Aastha Thakur
Published on: 14 November 2022 at 20:41 IST
According to a recent ruling by the Punjab and Haryana High Court, the Court is not entitled to submit a case to arbitration just because the parties’ subsequent Consulting Agreements contain an arbitration clause where one party’s claim is based on a MoU without one.
The bench of Justices Augustine George Masih and Sandeep Moudgil held that the arbitration clause, if there is one, is in the Consulting Agreements and would not apply here since the plaintiff’s claim is solely based on the MoU.
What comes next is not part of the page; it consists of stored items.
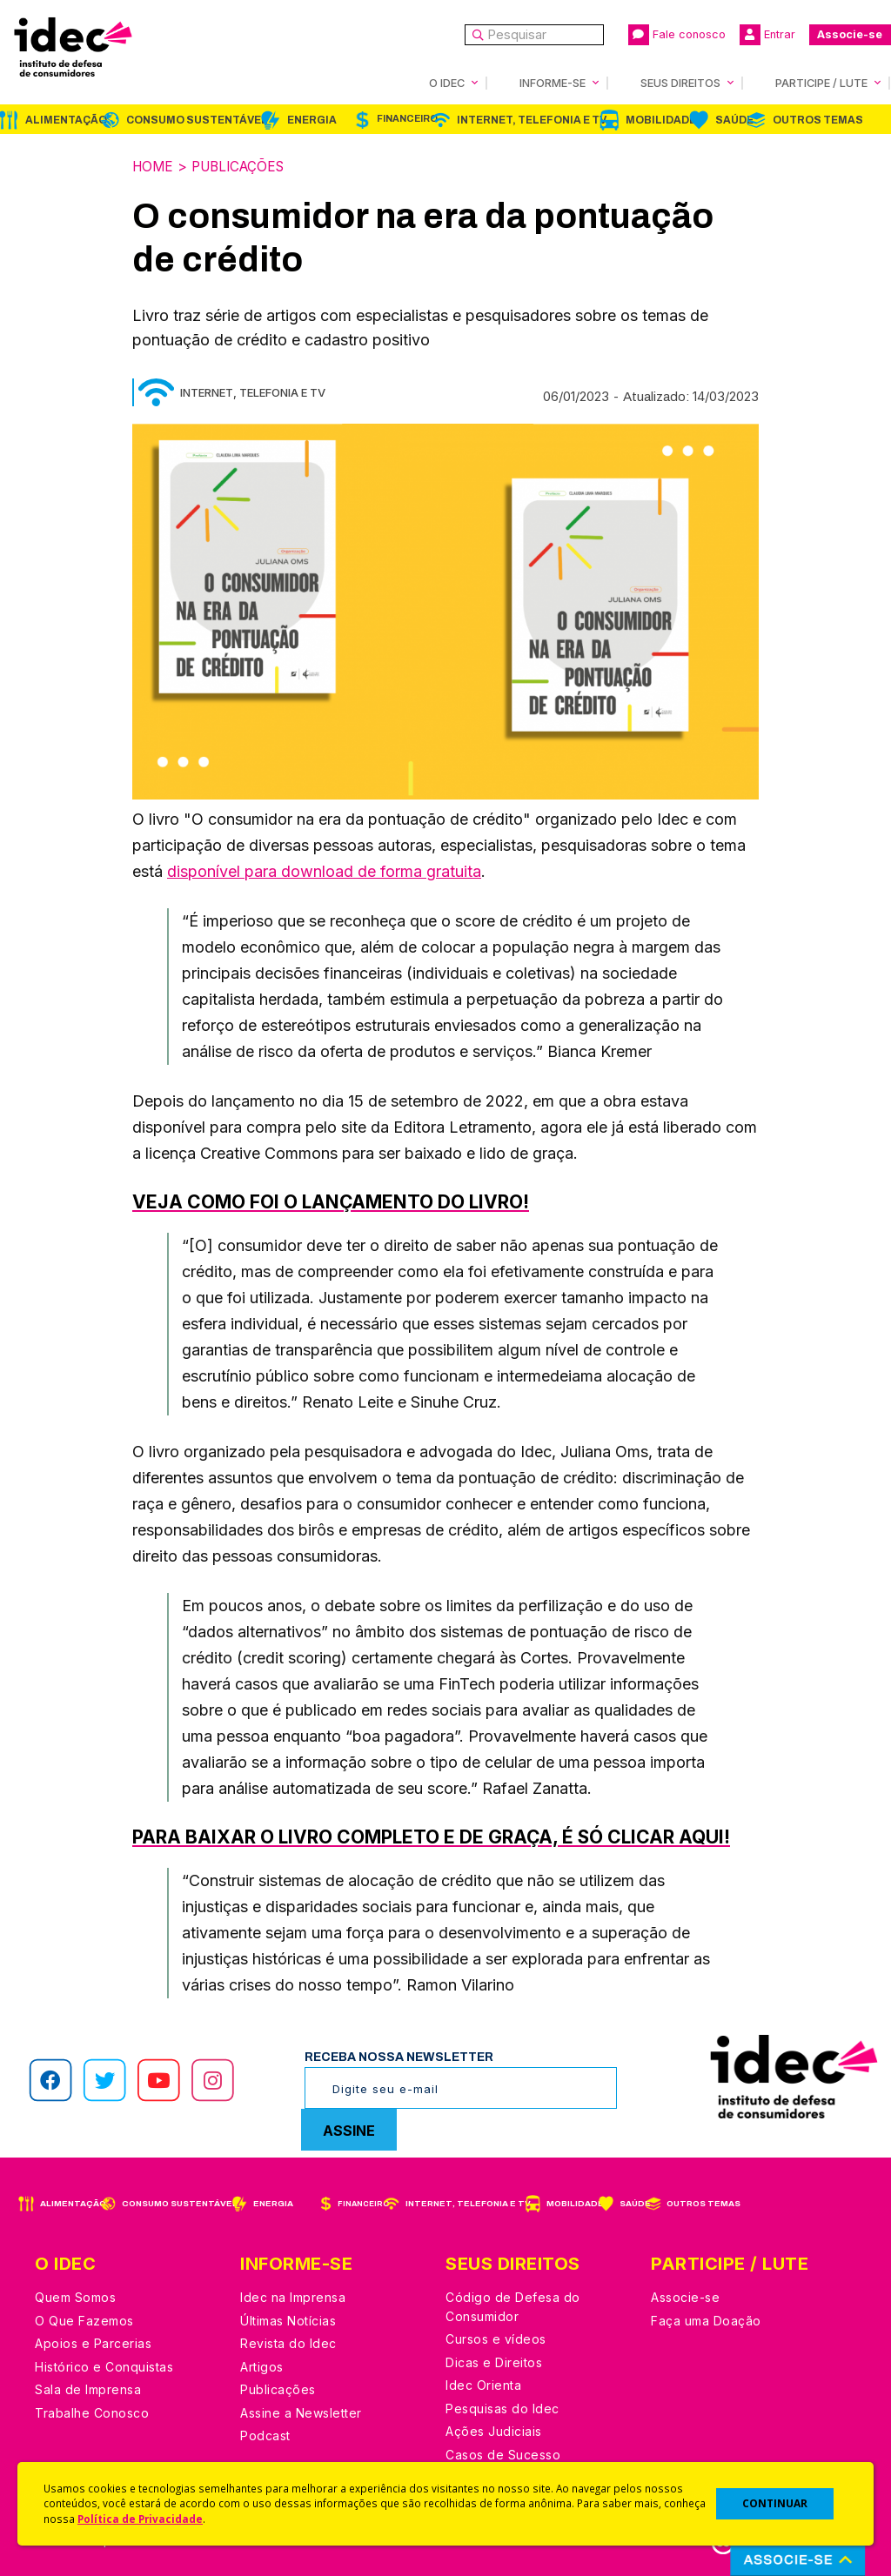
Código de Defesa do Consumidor (513, 2306)
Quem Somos (75, 2296)
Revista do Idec (288, 2342)
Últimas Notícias (288, 2319)
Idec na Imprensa (292, 2296)
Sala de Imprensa (88, 2388)
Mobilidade (661, 120)
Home (154, 166)
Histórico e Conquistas (104, 2366)
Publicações (244, 166)
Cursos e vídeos (496, 2338)
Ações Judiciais (494, 2430)
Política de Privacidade (140, 2519)
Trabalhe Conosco (92, 2412)
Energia (312, 120)
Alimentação (66, 120)
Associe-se (849, 34)
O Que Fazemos (84, 2319)
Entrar (767, 34)
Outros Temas (818, 120)
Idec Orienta (483, 2384)
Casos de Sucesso (503, 2453)
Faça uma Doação (706, 2319)
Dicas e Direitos (494, 2361)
The appeal matter was filed before the court against the order of Commercial Court to dismiss the respondent application under Order VII Rule 11 (d) of the CPC read with Section 8 of the Arbitration & Conciliation Act, 1996 for rejection of the plaint in terms of Clause 16 in the Consulting Agreement.
The counsel for the appellant contended that the Court below has misread the provisions of the agreements which have been entered into between the parties.
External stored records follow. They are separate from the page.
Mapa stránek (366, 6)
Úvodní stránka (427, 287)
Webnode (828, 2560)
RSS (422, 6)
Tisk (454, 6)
The court observed the working relationship between both of the parties as per the MoU w.e.f 17.03.2017. According to which, Respondent No. 1 (here, Appellant) was playing supporting factor for the Appellant’s (here, Respondent No. 1) quantity surveying business for the term of five years in UK and it was renewed again on March, 2022.
The court further emphasised that rather than the Purchase Orders, the Memorandum of Understanding operated as the base for the working relationship that governed the conduct between the parties.
The court remarked that there is no disputing the fact that the Memorandum of Understanding does not contain an arbitration clause with regard to the arbitration provision in the contract. The clause, if there is one, is in the consulting agreements, but it is not significant because respondent No. 1’s plaintiff’s claim is solely based on the MoU.
The Court observed the given relevant facts and circumstances, and held that the dispute and the claims made in the civil suit cannot serve as justification for dismissal of the case if they are unrelated to Purchase Orders or Consulting Agreements. Likewise, the issue of the claims’ separation does not arise.
Furthermore, the parties would not be bound by a claim that is based on a contract without an arbitration clause. Therefore, the appellant’s argument that the lawsuit should be dismissed because it contains an arbitration clause is not satisfactory.
As the court fails to see merit in present appeal, same was dismissed.
Case Title: M/s Soben Contract and Commercial Ltd. v/s M/s Qonquests Technical Solutions Pvt. Ltd. and Ors.